_Problem description:_
In the answer, each line must appear exactly as in the records, and no picture may appear.

_Materials provided:_
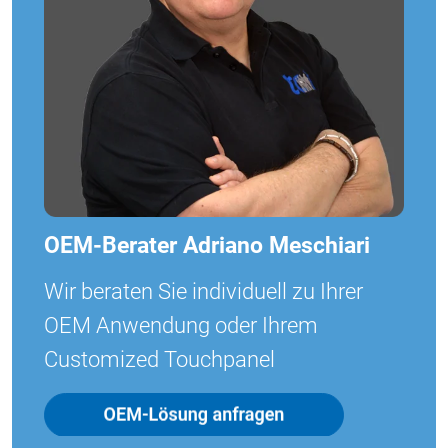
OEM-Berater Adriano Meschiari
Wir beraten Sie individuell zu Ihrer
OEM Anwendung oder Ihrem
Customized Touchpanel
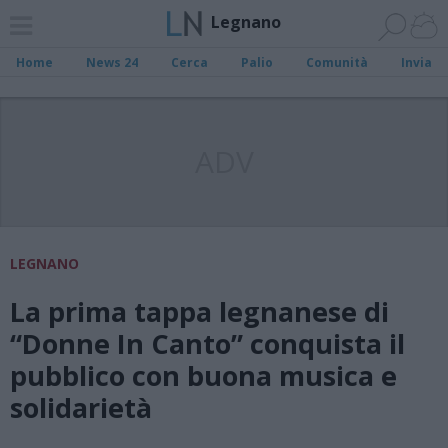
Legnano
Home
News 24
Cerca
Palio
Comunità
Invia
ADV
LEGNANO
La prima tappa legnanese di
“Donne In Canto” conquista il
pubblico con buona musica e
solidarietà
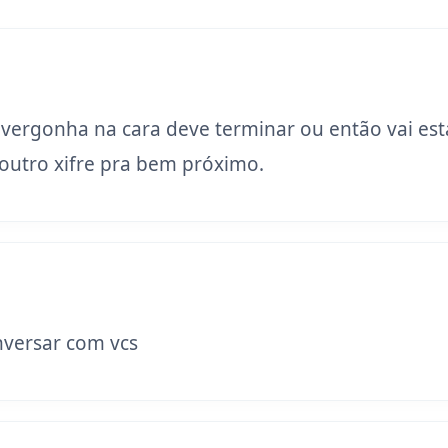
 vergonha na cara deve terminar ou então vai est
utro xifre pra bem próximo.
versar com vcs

_Exercise response:_
OEM-Berater Adriano Meschiari
Wir beraten Sie individuell zu Ihrer
OEM Anwendung oder Ihrem
Customized Touchpanel
Legnano
Home
News 24
Cerca
Palio
Comunità
Invia
ADV
LEGNANO
La prima tappa legnanese di
“Donne In Canto” conquista il
pubblico con buona musica e
solidarietà
 vergonha na cara deve terminar ou então vai est
utro xifre pra bem próximo.
versar com vcs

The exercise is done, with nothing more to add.